I know a fair but about computers but don't know enough to go into the advanced settings and start changing things as I don't want to make it worse. But I have been having this problem since December so I would really appreciate any help as I don't really want to buy a new laptop.


----------



## etaf (Oct 2, 2003)

lets see an ipconfig /all when on ethernet and working
then an ipconfig /all when on wireless only 
also lets see an xirrus screen shot

what firewall do you have - norton , mcafee

also try a tcp/ip reset

*------------------------------------------------------------------------*
* {ipconfig /all} *
If you cannot access the internet with this PC, then you will need to paste the results into something like notepad and then copy onto a machine that can access the internet and post results here
We would like to see the results from ipconfig /all post back the results here
-> Start 
-> _(XP - enter the following in the RUN box)_
*cmd /k ipconfig /all*
-> _(Vista or Windows 7 - enter the following in the Search box)_
*cmd /k ipconfig /all*

A black box will appear on the screen - 
rightclick in the box
select all
enter
control key + C key - to copy

then reply here and 
control key + V to paste
*------------------------------------------------------------------------*

*------------------------------------------------------------------------*
* {run Xirrus Wi-Fi Inspector} Download and install*
If you cannot access the internet with this PC, then you will need to copy the program across to the faulty PC

http://www.xirrus.com/library/wifitools.php
Direct link to the program is here http://www.xirrus.com/library/wifi_download_redirect.php
Then run and install the program 
if you get an error - You need NET Framework installed for the WiFi Inspector to function.

Run the program

post a screen shot of the program running - if there are a lot of networks showing can you click on "networks" top lefthand area - so we can see all the network information, and also post which network "Adapter Name" (1st column) is yours on the list

To post a screen shot of the active window, hold the Alt key and press the PrtScn key. Open the Windows PAINT application and Paste the screen shot. You can then use PAINT to trim to suit, and save it as a JPG format file. 
To upload it to the forum, open the full reply window and use the Manage Attachments button to upload it here.
*------------------------------------------------------------------------*

*------------------------------------------------------------------------*

*TCP/IP stack repair options for use with Vista/Windows 7. *

Start, Programs\Accessories and *right click on Command Prompt, select "Run as Administrator" *to open a command prompt.
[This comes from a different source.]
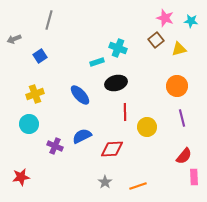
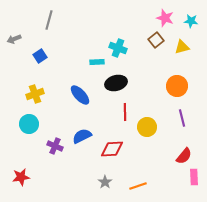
yellow triangle: moved 3 px right, 2 px up
cyan rectangle: rotated 16 degrees clockwise
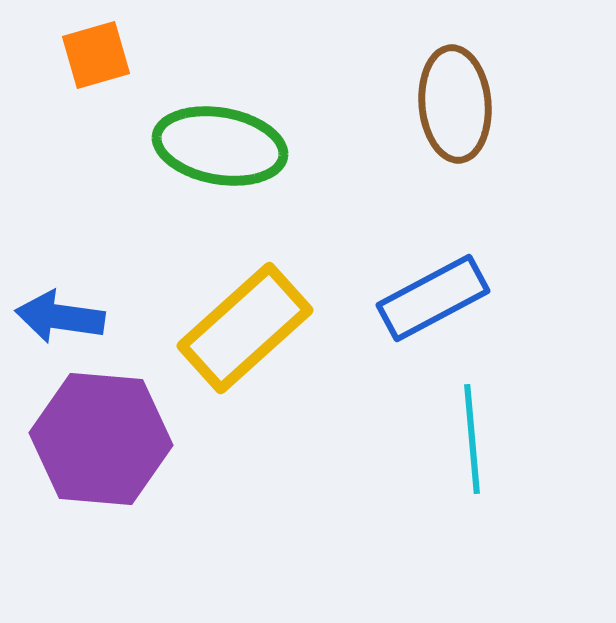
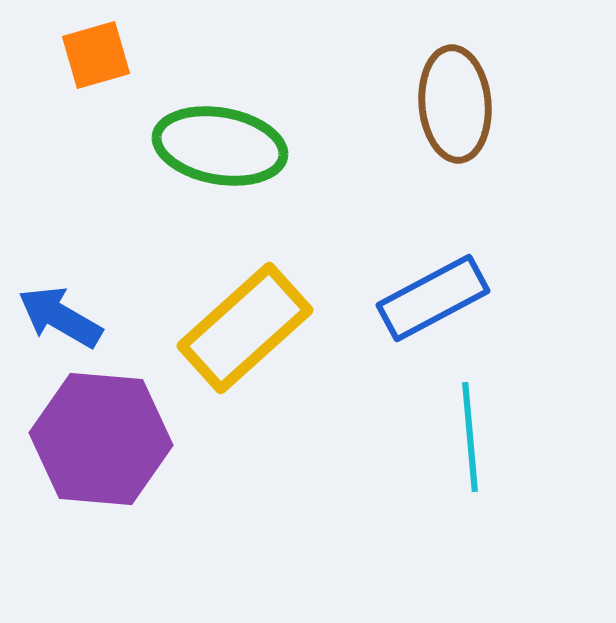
blue arrow: rotated 22 degrees clockwise
cyan line: moved 2 px left, 2 px up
_Note: Type only the text in *bold* for the following commands._

Reset WINSOCK entries to installation defaults: *netsh winsock reset catalog*

Reset IPv4 TCP/IP stack to installation defaults. *netsh int ipv4 reset reset.log*

Reset IPv6 TCP/IP stack to installation defaults. *netsh int ipv6 reset reset.log*

Reboot the machine.

If you receive the message 
*The requested operation requires elevation.
The please open the command prompt as administrator - as requested above 
Start, Programs\Accessories and right click on Command Prompt, select "Run as Administrator" to open a command prompt.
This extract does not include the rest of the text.